"The role of maps in 19th century plant geography"
In my thesis, I try to analyze new strategies to visualize spatial knowledge in late 18th and 19th century botany. Particularly, the work will focus on „plant geography“ – a discipline founded by Alexander von Humboldt and others around 1800 and aiming to investigate the distribution of plants (and plant communities) on the surface of the earth. Within this discipline, maps became an influential source for the generation of new knowledge. Plant-geographical maps were one of the earliest so-called „thematic maps“ which represented the earth not as a politically, but naturally structured space with naturally restricted regions. Later, at the end of the 19th century, the discipline strongly influenced the foundation of scientific ecology. Again, botanical maps played a prominent role in contemporary discussions about the interaction between plants and their environment. Until now, connatural maps are integral parts of atlases to present the existence of different ecological zones to the reader.
Inspired by current discussions about the role of images and the power of spaces within the history of science (iconic and spatial turn), my goal is to find out how these maps helped to generate knowledge about ecological relationships and how much the new knowledge was routed in epistemological erosions in late 18th century Europe. I hypothesize that plant geographical maps were not just „representations“ of a given and observed reality, but served rather as a tool, which helped scientists to „think things together“ – things that otherwise would have probably been separated. To frame the maps’ „botanical world views“ from this perspective means two things: on the one hand they show us a special subjective and contemporary European view on nature and the world; on the other the maps had an „independent existence“, channeled scientific observations in a very specific way and helped scientists – as an external medium – to create a new, unpredictable knowledge about nature.
My thesis will be divided in two main chapters. First I will focus on the role of maps within the traditional natural history und discuss early attempts to visualize the distribution of plants (until the 1840s). Within discussions about the true order of nature, maps became more and more an analogy for an „ up-to-date“ systematization of botanical facts. These discussions caused – what I call – a „cartographical thinking“ and had a great impact on the foundation of plant geography by Alexander von Humboldt and others as well as on first plant-geographical visualizations.

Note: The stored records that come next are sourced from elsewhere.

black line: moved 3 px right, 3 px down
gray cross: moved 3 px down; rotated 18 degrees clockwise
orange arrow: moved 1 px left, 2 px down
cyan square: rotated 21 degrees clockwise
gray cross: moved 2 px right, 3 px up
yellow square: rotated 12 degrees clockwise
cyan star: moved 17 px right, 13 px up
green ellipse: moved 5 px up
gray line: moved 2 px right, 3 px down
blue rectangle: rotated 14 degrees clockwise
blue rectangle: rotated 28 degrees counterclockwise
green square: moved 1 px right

My second main chapter will analyze the influences of the temporalization of biological knowledge (caused by Darwin’s evolutionary theory) on the spatially oriented plant geography. Paradoxically, it was the temporalization of distribution that allowed scientists to look at plant-geographical maps in a new – and very productive – way: the maps now showed the actual result of a long-running process of migration and change. The more complex conception of a historically originated habitat made the maps to a new epistemic place, informing scientists about the underlying laws of how natural objects „got together“ und formed symbiotic communities.